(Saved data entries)
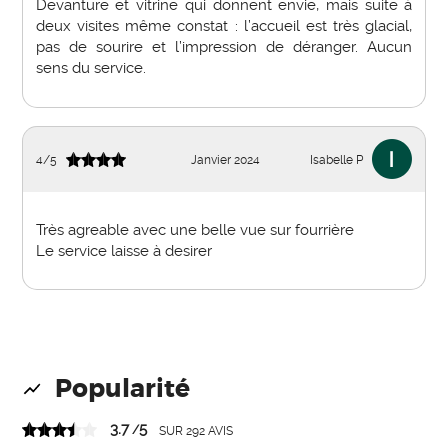
Devanture et vitrine qui donnent envie, mais suite à
deux visites même constat : l’accueil est très glacial,
pas de sourire et l’impression de déranger. Aucun
sens du service.
4
/
5
Janvier 2024
Isabelle P
Très agreable avec une belle vue sur fourrière
Le service laisse à desirer
Popularité
3.7
5
/
SUR
292
AVIS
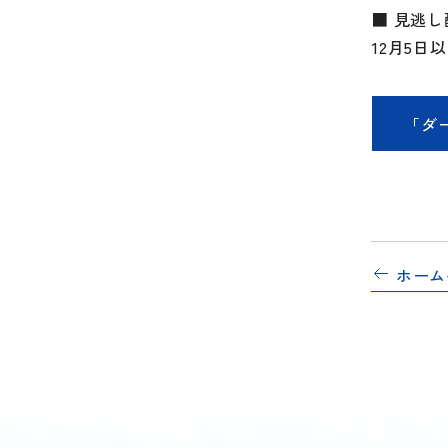
■ 見逃し
12月5日
「ダ
ホーム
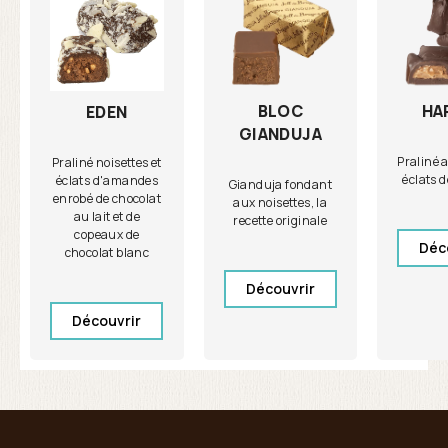
BLOC
HA
EDEN
GIANDUJA
Praliné 
Praliné noisettes et
éclats 
éclats d'amandes
Gianduja fondant
enrobé de chocolat
aux noisettes, la
au lait et de
recette originale
copeaux de
Déc
chocolat blanc
Découvrir
Découvrir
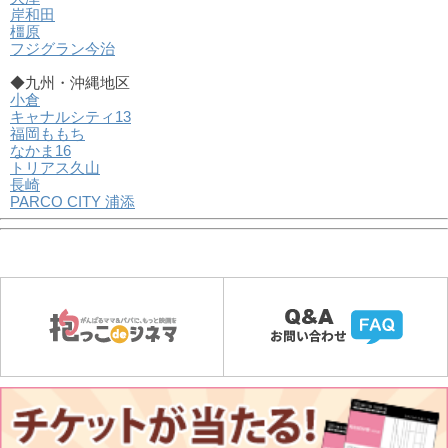
岸和田
橿原
フジグラン今治
◆九州・沖縄地区
小倉
キャナルシティ13
福岡ももち
なかま16
トリアス久山
長崎
PARCO CITY 浦添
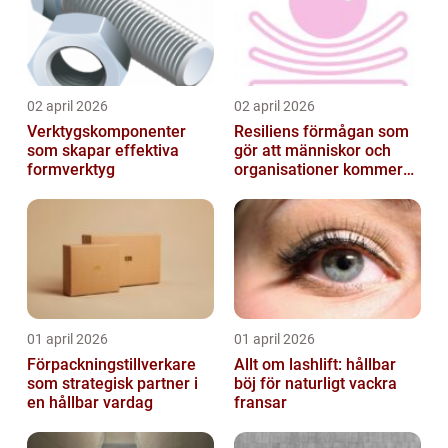
02 april 2026
02 april 2026
Verktygskomponenter
Resiliens förmågan som
som skapar effektiva
gör att människor och
formverktyg
organisationer kommer
igen
01 april 2026
01 april 2026
Förpackningstillverkare
Allt om lashlift: hållbar
som strategisk partner i
böj för naturligt vackra
en hållbar vardag
fransar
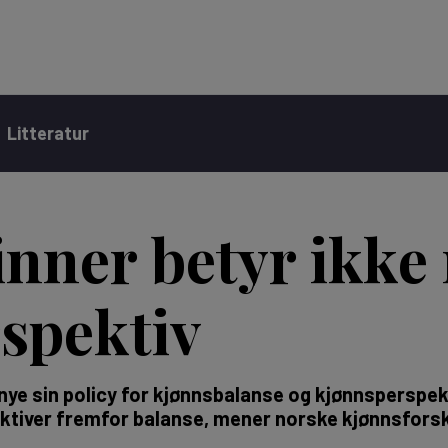
Litteratur
inner betyr ikke
spektiv
nye sin policy for kjønnsbalanse og kjønnsperspekt
ktiver fremfor balanse, mener norske kjønnsfors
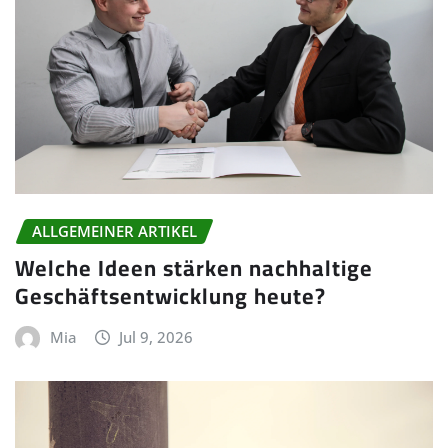
ALLGEMEINER ARTIKEL
Welche Ideen stärken nachhaltige
Geschäftsentwicklung heute?
Mia
Jul 9, 2026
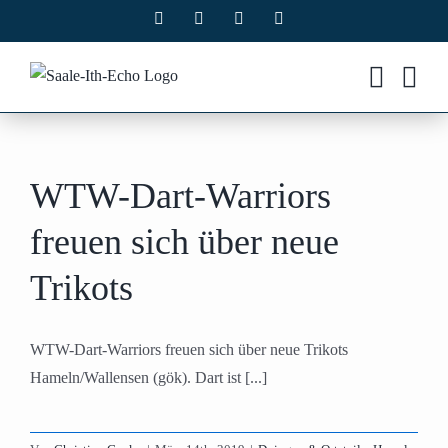
Zum
Facebook
X
Instagram
Pinterest
Inhalt
springen
WTW-Dart-Warriors
freuen sich über neue
Trikots
WTW-Dart-Warriors freuen sich über neue Trikots
Hameln/Wallensen (gök). Dart ist [...]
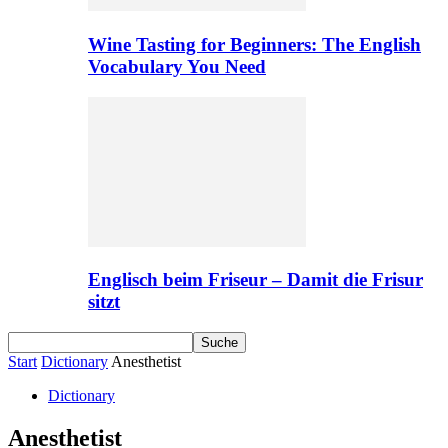
Wine Tasting for Beginners: The English
Vocabulary You Need
Englisch beim Friseur – Damit die Frisur
sitzt
Start
Dictionary
Anesthetist
Dictionary
Anesthetist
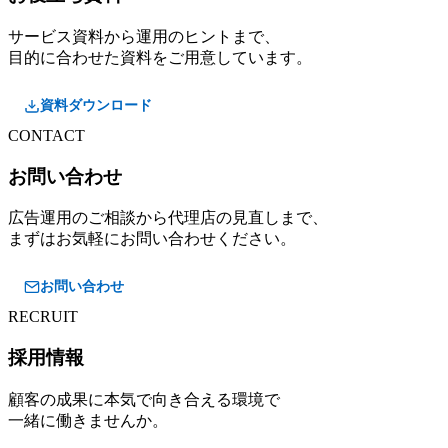
サービス資料から運用のヒントまで、
目的に合わせた資料をご用意しています。
資料ダウンロード
CONTACT
お問い合わせ
広告運用のご相談から代理店の見直しまで、
まずはお気軽にお問い合わせください。
お問い合わせ
RECRUIT
採用情報
顧客の成果に本気で向き合える環境で
一緒に働きませんか。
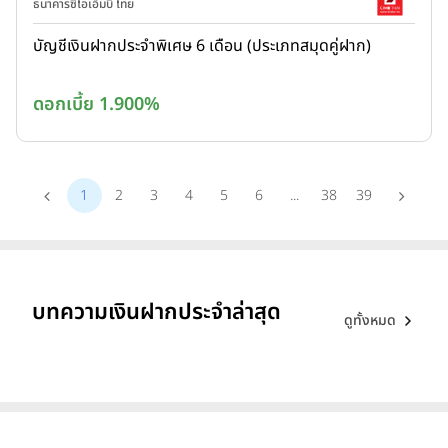
ธนาคารซีไอเอ็มบี ไทย
บัญชีเงินฝากประจำพิเศษ 6 เดือน (ประเภทสมุดคู่ฝาก)
ดอกเบี้ย 1.900%
1
2
3
4
5
6
...
38
39
บทความเงินฝากประจำล่าสุด
ดูทั้งหมด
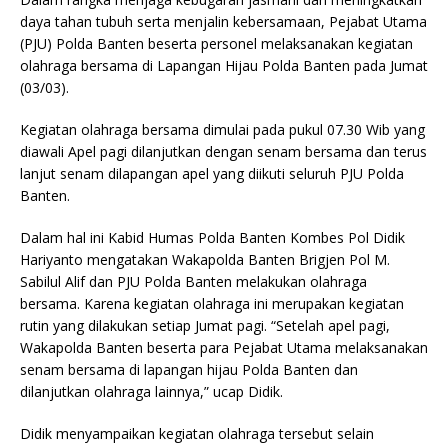
daya tahan tubuh serta menjalin kebersamaan, Pejabat Utama
(PJU) Polda Banten beserta personel melaksanakan kegiatan
olahraga bersama di Lapangan Hijau Polda Banten pada Jumat
(03/03).
Kegiatan olahraga bersama dimulai pada pukul 07.30 Wib yang
diawali Apel pagi dilanjutkan dengan senam bersama dan terus
lanjut senam dilapangan apel yang diikuti seluruh PJU Polda
Banten.
Dalam hal ini Kabid Humas Polda Banten Kombes Pol Didik
Hariyanto mengatakan Wakapolda Banten Brigjen Pol M.
Sabilul Alif dan PJU Polda Banten melakukan olahraga
bersama. Karena kegiatan olahraga ini merupakan kegiatan
rutin yang dilakukan setiap Jumat pagi. “Setelah apel pagi,
Wakapolda Banten beserta para Pejabat Utama melaksanakan
senam bersama di lapangan hijau Polda Banten dan
dilanjutkan olahraga lainnya,” ucap Didik.
Didik menyampaikan kegiatan olahraga tersebut selain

▶ _Work to be completed_
Return only the lines running from the top of the data to the line that holds "gör att människor och". Include both of those lines, but skip the pictures.

▶ _Your response_
Devanture et vitrine qui donnent envie, mais suite à
deux visites même constat : l’accueil est très glacial,
pas de sourire et l’impression de déranger. Aucun
sens du service.
4
/
5
Janvier 2024
Isabelle P
Très agreable avec une belle vue sur fourrière
Le service laisse à desirer
Popularité
3.7
5
/
SUR
292
AVIS
■ 見逃し
12月5日
「ダ
ホーム
BLOC
HA
EDEN
GIANDUJA
Praliné 
Praliné noisettes et
éclats 
éclats d'amandes
Gianduja fondant
enrobé de chocolat
aux noisettes, la
au lait et de
recette originale
copeaux de
Déc
chocolat blanc
Découvrir
Découvrir
岸和田
橿原
フジグラン今治
◆九州・沖縄地区
小倉
キャナルシティ13
福岡ももち
なかま16
トリアス久山
長崎
PARCO CITY 浦添
02 april 2026
02 april 2026
Verktygskomponenter
Resiliens förmågan som
som skapar effektiva
gör att människor och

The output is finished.